• **Task objective**: Go through the lines below and copy any that hold the string "damską".

• **Records to use**:
*** Begin section ***
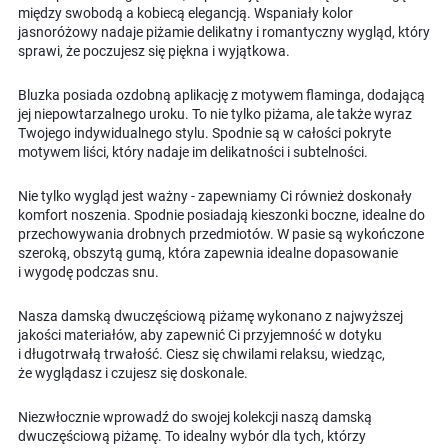
między swobodą a kobiecą elegancją. Wspaniały kolor
jasnoróżowy nadaje piżamie delikatny i romantyczny wygląd, który
sprawi, że poczujesz się piękna i wyjątkowa.
Bluzka posiada ozdobną aplikację z motywem flaminga, dodającą
jej niepowtarzalnego uroku. To nie tylko piżama, ale także wyraz
Twojego indywidualnego stylu. Spodnie są w całości pokryte
motywem liści, który nadaje im delikatności i subtelności.
Nie tylko wygląd jest ważny - zapewniamy Ci również doskonały
komfort noszenia. Spodnie posiadają kieszonki boczne, idealne do
przechowywania drobnych przedmiotów. W pasie są wykończone
szeroką, obszytą gumą, która zapewnia idealne dopasowanie
i wygodę podczas snu.
Nasza damską dwuczęściową piżamę wykonano z najwyższej
jakości materiałów, aby zapewnić Ci przyjemność w dotyku
i długotrwałą trwałość. Ciesz się chwilami relaksu, wiedząc,
że wyglądasz i czujesz się doskonale.
Niezwłocznie wprowadź do swojej kolekcji naszą damską
dwuczęściową piżamę. To idealny wybór dla tych, którzy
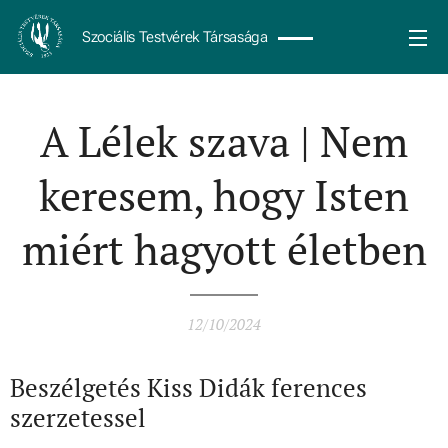
Szociális Testvérek Társasága
A Lélek szava | Nem
keresem, hogy Isten
miért hagyott életben
12/10/2024
Beszélgetés Kiss Didák ferences
szerzetessel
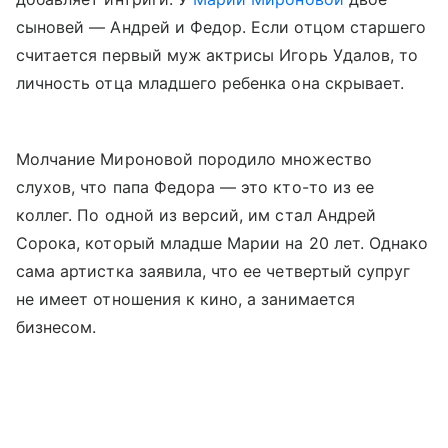
сыновей — Андрей и Федор. Если отцом старшего
считается первый муж актрисы Игорь Удалов, то
личность отца младшего ребенка она скрывает.
Молчание Мироновой породило множество
слухов, что папа Федора — это кто-то из ее
коллег. По одной из версий, им стал Андрей
Сорока, который младше Марии на 20 лет. Однако
сама артистка заявила, что ее четвертый супруг
не имеет отношения к кино, а занимается
бизнесом.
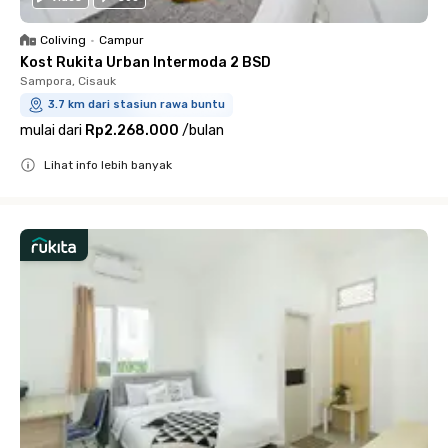
Coliving
•
Campur
Kost Rukita Urban Intermoda 2 BSD
Sampora, Cisauk
3.7 km dari stasiun rawa buntu
mulai dari
Rp2.268.000
/
bulan
Lihat info lebih banyak
Close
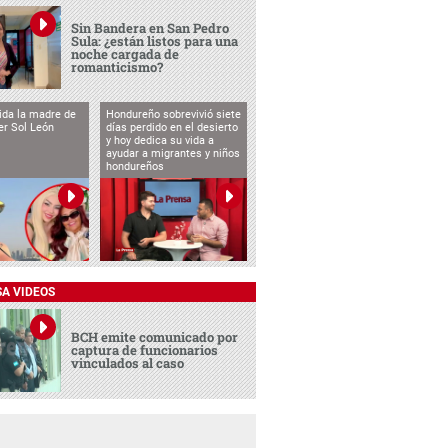
Sin Bandera en San Pedro
Sula: ¿están listos para una
noche cargada de
romanticismo?
vida la madre de
Hondureño sobrevivió siete
cer Sol León
días perdido en el desierto
y hoy dedica su vida a
ayudar a migrantes y niños
hondureños
SA VIDEOS
BCH emite comunicado por
captura de funcionarios
vinculados al caso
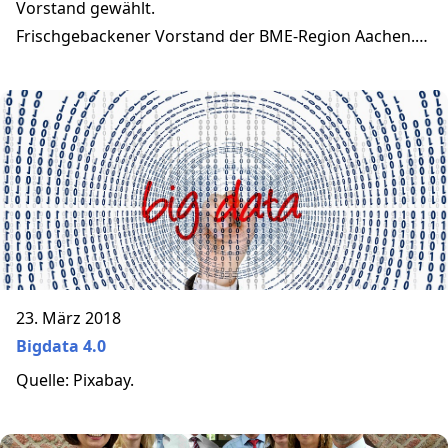
Vorstand gewählt.
Frischgebackener Vorstand der BME-Region Aachen.
Von links: Michael Schönell, Prof. Matthias Meinecke,
Marie-Sophie Creutz, Reiner Bauhammer, Stephanie
Sanft, Hardy Creutz, Uwe Pettenberg, Kristina Pelzel
und Franz-Josef Baumann. Foto: BME-Region Aachen.
23. März 2018
Bigdata 4.0
Quelle: Pixabay.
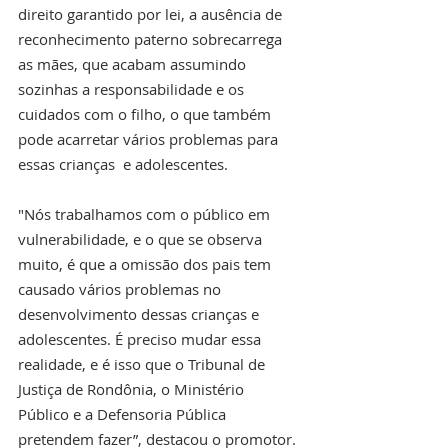
direito garantido por lei, a ausência de 
reconhecimento paterno sobrecarrega 
as mães, que acabam assumindo 
sozinhas a responsabilidade e os 
cuidados com o filho, o que também  
pode acarretar vários problemas para 
essas crianças  e adolescentes.  
"Nós trabalhamos com o público em 
vulnerabilidade, e o que se observa 
muito, é que a omissão dos pais tem 
causado vários problemas no 
desenvolvimento dessas crianças e 
adolescentes. É preciso mudar essa 
realidade, e é isso que o Tribunal de 
Justiça de Rondônia, o Ministério 
Público e a Defensoria Pública 
pretendem fazer”, destacou o promotor.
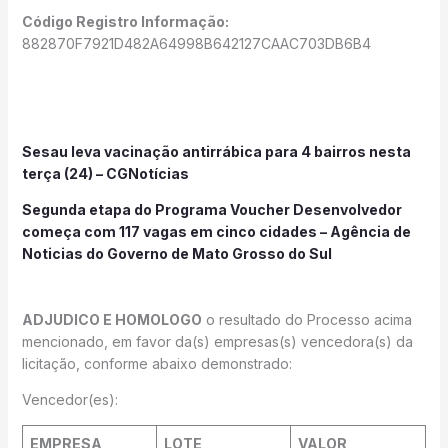
Código Registro Informação:
882870F7921D482A64998B642127CAAC703DB6B4
Sesau leva vacinação antirrábica para 4 bairros nesta
terça (24) – CGNotícias
Segunda etapa do Programa Voucher Desenvolvedor
começa com 117 vagas em cinco cidades – Agência de
Noticias do Governo de Mato Grosso do Sul
ADJUDICO E HOMOLOGO
o resultado do Processo acima
mencionado, em favor da(s) empresas(s) vencedora(s) da
licitação, conforme abaixo demonstrado:
Vencedor(es):
EMPRESA
LOTE
VALOR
*** End section ***
• **Reply to the task**:
Nasza damską dwuczęściową piżamę wykonano z najwyższej
Niezwłocznie wprowadź do swojej kolekcji naszą damską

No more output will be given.